Comme tout parent le sait, les enfants prennent les choses au pied de la lettre. C’est pourquoi il est important, lorsque vous leur parlez de la mort d’un frère ou d’une sœur, que vous définissiez les mots que vous dites. Mes parents m’ont dit que ma sœur était morte d’un cancer, ce qui l’avait rendue malade pendant si longtemps. Le cancer, disaient-ils, était une maladie, mais ce n’était pas comme la grippe et je n’avais pas à m’inquiéter de l’attraper.

Cela m’a réconforté, mais quand une femme bien intentionnée à l’église m’a dit que c’était « juste son heure », ce qui n’était certainement pas le cas à presque 13 ans, je l’ai pris très littéralement. À l’approche de mon 13e anniversaire, des années plus tard, j’ai été prise de panique, ce qui m’a littéralement rendue malade d’anxiété.

Vos enfants devraient comprendre, en des termes adaptés à leur âge, ce qui est arrivé à leurs frères et sœurs, mais faites attention à la façon dont vous les faites passer. Des mots comme « maladie » et des commentaires comme « c’était leur temps » peuvent faire flipper les enfants. Selon ce qui s’est passé, vous devrez trouver la bonne façon de leur dire. Si c’était un accident, dites-leur que c’était

S’il y a eu mortinaissance ou mort subite du nourrisson, soyez prudent avec des termes comme « ils se sont endormis », ce qui peut causer des phobies du sommeil, et le mot « perdu », ce qui peut amener des enfants plus petits à rechercher frénétiquement leur frère ou leur sœur.

Rendre l’amour clair

Dans les semaines, les mois et les années qui suivent le décès d’un frère ou d’une sœur, les familles luttent à tous les niveaux. Les parents qui ont d’autres enfants doivent, dans certains cas, mettre de côté leur chagrin pour continuer à s’occuper d’eux, et au milieu de cela, il peut être facile d’oublier la vie facile qu’ils menaient autrefois. Cependant, l’une des choses les plus importantes à retenir est l’amour qui vous unit.

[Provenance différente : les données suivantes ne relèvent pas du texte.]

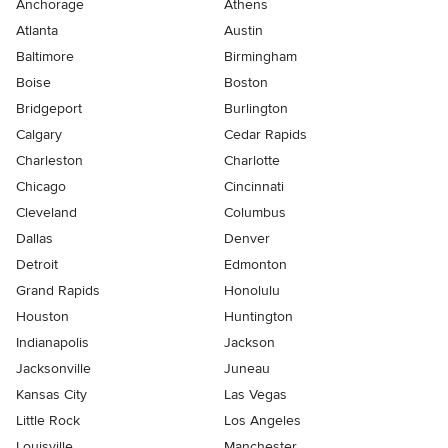
Anchorage
Athens
Atlanta
Austin
Baltimore
Birmingham
Boise
Boston
Bridgeport
Burlington
Calgary
Cedar Rapids
Charleston
Charlotte
Chicago
Cincinnati
Cleveland
Columbus
Dallas
Denver
Detroit
Edmonton
Grand Rapids
Honolulu
Houston
Huntington
Indianapolis
Jackson
Jacksonville
Juneau
Kansas City
Las Vegas
Little Rock
Los Angeles
Louisville
Manchester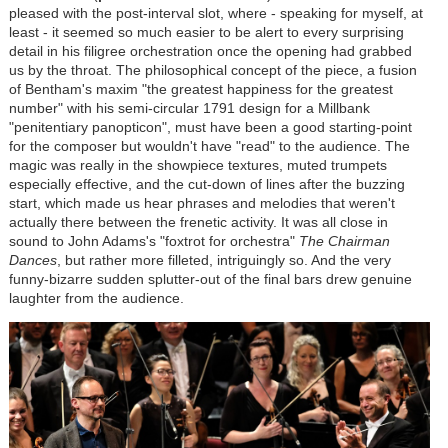
pleased with the post-interval slot, where - speaking for myself, at
least - it seemed so much easier to be alert to every surprising
detail in his filigree orchestration once the opening had grabbed
us by the throat. The philosophical concept of the piece, a fusion
of Bentham's maxim "the greatest happiness for the greatest
number" with his semi-circular 1791 design for a Millbank
"penitentiary panopticon", must have been a good starting-point
for the composer but wouldn't have "read" to the audience. The
magic was really in the showpiece textures, muted trumpets
especially effective, and the cut-down of lines after the buzzing
start, which made us hear phrases and melodies that weren't
actually there between the frenetic activity. It was all close in
sound to John Adams's "foxtrot for orchestra"
The Chairman
Dances
, but rather more filleted, intriguingly so. And the very
funny-bizarre sudden splutter-out of the final bars drew genuine
laughter from the audience.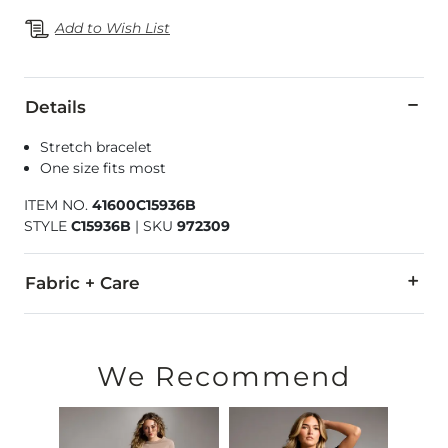
Add to Wish List
Details
Stretch bracelet
One size fits most
ITEM NO.
41600C15936B
STYLE
C15936B
|
SKU
972309
Fabric + Care
Imported
We Recommend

Les enfants peuvent être pleins de peur et d’incertitude après la mort de leur frère ou de leur sœur, ou ils peuvent sembler totalement insensibles à ce qui s’est passé. Chaque enfant vivra l’expérience différemment, et il est important que les parents comprennent que.

Tandis qu’un enfant se débat ouvertement, un enfant qui ne semble pas être dérangé pourrait éprouver des difficultés internes et avoir besoin d’autant d’attention et d’affection.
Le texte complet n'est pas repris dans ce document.